---------- DATA LISTING ----------
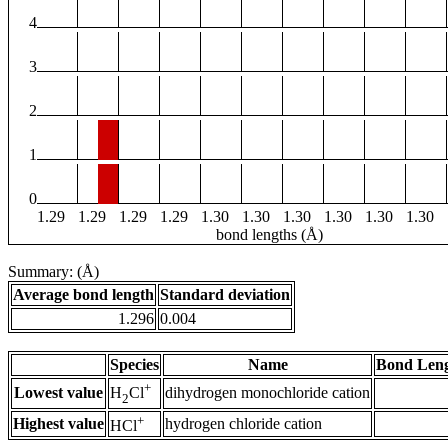
4
3
2
1
0
1.29
1.29
1.29
1.29
1.30
1.30
1.30
1.30
1.30
1.30
bond lengths (Å)
Summary: (Å)
Average bond length
Standard deviation
1.296
0.004
Species
Name
Bond Leng
+
Lowest value
dihydrogen monochloride cation
H
Cl
2
+
Highest value
hydrogen chloride cation
HCl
----------
Your copy should hold each line above exactly and no pictures at all.

### RESPONSE AREA
4
3
2
1
0
1.29
1.29
1.29
1.29
1.30
1.30
1.30
1.30
1.30
1.30
bond lengths (Å)
Summary: (Å)
Average bond length
Standard deviation
1.296
0.004
Species
Name
Bond Leng
+
Lowest value
dihydrogen monochloride cation
H
Cl
2
+
Highest value
hydrogen chloride cation
HCl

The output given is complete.